EXERCISE DESCRIPTION
You are asked to reproduce the listing exactly and to omit its pictures.
=====
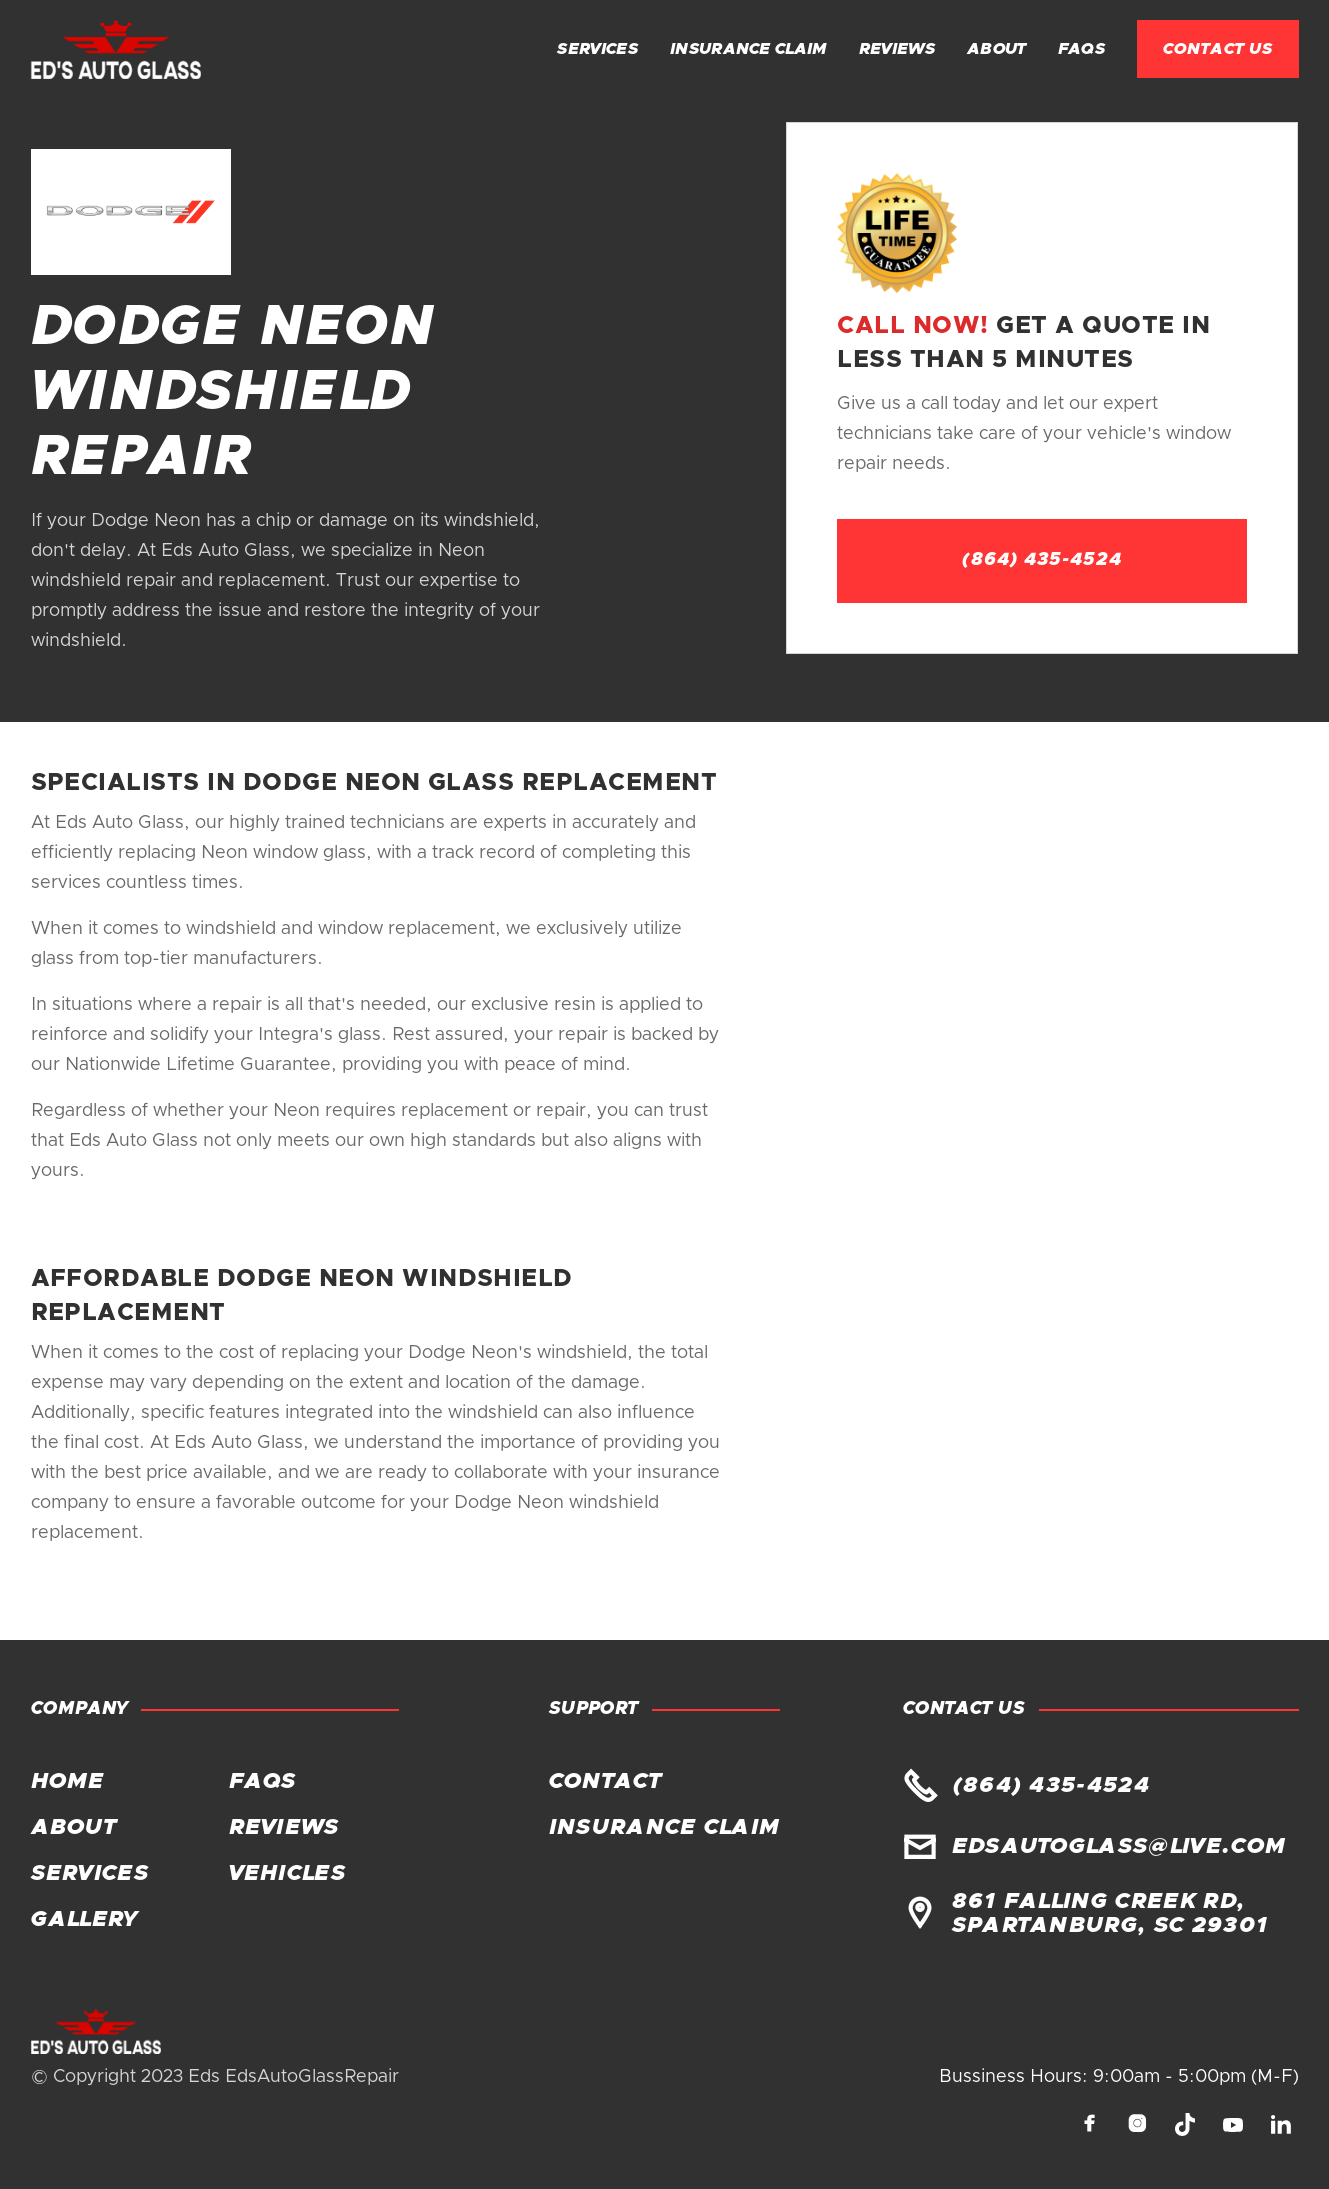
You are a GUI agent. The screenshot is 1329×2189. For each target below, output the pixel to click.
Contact (605, 1782)
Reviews (897, 49)
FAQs (1081, 49)
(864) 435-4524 (1042, 560)
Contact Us (1218, 49)
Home (68, 1782)
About (996, 49)
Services (597, 49)
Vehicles (288, 1874)
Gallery (84, 1920)
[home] (116, 49)
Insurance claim (748, 49)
=====
RESULT
You are a GUI agent. The screenshot is 1329×2189. For each target below, output the pixel to click.
Contact (605, 1782)
Reviews (897, 49)
FAQs (1081, 49)
(864) 435-4524 (1042, 560)
Contact Us (1218, 49)
Home (68, 1782)
About (996, 49)
Services (597, 49)
Vehicles (288, 1874)
Gallery (84, 1920)
[home] (116, 49)
Insurance claim (748, 49)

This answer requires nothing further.